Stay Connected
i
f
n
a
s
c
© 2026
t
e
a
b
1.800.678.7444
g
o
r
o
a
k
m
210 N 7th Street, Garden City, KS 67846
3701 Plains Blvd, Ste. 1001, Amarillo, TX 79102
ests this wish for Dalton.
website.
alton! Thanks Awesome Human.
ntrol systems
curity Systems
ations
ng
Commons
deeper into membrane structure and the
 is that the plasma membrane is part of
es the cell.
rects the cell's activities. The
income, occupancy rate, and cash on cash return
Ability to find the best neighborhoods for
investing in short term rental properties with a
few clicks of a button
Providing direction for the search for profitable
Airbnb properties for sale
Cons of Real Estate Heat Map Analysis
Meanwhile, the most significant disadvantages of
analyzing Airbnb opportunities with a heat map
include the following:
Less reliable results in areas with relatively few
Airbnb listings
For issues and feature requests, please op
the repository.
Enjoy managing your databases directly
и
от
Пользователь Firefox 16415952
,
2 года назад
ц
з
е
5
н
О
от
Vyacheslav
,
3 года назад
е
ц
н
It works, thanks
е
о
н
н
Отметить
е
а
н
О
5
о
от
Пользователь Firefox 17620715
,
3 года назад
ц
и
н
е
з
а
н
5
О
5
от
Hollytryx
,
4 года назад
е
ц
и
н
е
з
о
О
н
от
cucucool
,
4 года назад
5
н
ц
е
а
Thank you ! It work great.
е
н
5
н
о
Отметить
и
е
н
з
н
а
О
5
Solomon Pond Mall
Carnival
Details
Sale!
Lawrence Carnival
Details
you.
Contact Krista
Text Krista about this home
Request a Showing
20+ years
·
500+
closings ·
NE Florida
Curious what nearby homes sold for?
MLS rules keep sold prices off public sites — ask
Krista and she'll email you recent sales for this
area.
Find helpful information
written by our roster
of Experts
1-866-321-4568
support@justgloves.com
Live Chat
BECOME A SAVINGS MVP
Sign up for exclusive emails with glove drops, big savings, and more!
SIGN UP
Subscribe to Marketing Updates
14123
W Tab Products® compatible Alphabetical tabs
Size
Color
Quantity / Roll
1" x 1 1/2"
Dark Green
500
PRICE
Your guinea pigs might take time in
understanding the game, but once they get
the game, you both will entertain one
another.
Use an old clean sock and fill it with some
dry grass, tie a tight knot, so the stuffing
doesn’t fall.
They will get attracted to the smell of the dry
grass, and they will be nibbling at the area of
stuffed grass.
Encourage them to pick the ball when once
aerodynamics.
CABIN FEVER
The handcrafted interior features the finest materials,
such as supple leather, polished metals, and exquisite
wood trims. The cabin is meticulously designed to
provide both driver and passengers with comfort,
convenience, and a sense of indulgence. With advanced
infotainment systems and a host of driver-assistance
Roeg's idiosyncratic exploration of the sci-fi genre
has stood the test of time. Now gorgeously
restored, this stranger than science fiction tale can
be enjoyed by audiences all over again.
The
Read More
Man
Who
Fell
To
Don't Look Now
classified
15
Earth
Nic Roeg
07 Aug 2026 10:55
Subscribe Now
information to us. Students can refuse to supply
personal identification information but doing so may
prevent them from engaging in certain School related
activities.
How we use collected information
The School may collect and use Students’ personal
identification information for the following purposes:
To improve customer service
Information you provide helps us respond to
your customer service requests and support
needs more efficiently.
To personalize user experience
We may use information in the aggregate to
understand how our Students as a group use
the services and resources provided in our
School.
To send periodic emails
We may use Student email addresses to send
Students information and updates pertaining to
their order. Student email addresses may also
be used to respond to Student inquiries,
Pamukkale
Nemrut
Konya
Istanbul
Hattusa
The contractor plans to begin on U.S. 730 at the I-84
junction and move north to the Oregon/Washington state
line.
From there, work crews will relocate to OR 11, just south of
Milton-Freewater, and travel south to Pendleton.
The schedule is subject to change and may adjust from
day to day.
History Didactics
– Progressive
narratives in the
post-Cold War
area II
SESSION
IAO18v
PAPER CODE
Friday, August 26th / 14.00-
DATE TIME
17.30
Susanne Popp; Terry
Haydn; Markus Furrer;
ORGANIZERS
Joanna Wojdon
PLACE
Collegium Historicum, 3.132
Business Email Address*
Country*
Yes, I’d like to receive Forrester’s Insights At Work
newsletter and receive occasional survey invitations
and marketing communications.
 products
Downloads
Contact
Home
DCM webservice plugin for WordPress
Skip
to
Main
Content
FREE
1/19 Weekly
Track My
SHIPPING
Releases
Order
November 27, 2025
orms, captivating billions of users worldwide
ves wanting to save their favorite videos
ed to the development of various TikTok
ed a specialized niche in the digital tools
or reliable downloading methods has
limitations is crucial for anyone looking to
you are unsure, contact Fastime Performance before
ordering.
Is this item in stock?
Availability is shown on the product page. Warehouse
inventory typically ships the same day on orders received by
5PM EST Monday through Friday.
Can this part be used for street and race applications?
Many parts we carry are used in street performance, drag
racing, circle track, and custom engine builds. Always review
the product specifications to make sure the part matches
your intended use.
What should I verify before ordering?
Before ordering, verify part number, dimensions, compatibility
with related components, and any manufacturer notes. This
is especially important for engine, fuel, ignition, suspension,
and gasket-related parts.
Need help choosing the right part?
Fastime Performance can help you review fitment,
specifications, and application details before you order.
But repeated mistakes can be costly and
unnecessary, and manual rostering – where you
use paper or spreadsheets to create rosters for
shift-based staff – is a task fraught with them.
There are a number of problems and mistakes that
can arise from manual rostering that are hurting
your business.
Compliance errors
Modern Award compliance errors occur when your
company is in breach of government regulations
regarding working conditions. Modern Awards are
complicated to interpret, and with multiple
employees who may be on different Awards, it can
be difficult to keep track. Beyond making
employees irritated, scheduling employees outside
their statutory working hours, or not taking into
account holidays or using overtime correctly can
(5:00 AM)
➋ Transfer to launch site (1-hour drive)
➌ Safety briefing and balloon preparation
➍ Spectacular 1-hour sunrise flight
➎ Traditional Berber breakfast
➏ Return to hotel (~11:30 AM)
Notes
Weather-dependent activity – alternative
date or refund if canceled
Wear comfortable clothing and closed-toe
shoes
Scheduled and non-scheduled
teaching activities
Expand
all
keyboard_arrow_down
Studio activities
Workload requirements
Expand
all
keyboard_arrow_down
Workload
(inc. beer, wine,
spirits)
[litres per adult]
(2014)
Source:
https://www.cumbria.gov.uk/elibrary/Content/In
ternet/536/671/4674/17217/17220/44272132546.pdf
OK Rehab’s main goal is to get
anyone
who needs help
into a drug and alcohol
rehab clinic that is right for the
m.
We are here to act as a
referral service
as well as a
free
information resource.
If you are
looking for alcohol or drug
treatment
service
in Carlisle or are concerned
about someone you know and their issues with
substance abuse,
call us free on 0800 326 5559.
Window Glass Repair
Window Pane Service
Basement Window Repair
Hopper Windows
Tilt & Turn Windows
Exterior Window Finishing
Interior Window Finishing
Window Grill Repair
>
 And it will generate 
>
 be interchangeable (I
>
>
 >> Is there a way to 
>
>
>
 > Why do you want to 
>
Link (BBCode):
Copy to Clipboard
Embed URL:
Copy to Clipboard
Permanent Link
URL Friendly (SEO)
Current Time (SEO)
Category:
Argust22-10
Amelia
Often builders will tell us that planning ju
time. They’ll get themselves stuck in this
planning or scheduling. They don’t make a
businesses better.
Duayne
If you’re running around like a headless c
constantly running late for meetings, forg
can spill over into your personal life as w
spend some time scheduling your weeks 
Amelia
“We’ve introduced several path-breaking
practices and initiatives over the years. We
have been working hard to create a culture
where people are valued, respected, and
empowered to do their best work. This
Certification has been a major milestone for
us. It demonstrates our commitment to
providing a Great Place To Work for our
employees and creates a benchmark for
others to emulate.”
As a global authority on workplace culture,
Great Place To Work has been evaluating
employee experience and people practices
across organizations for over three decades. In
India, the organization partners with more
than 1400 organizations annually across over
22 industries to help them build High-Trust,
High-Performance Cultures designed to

....

- Task description
In the listing above, how many lines include the string "used"? Say only the number.

- Completed exercise
3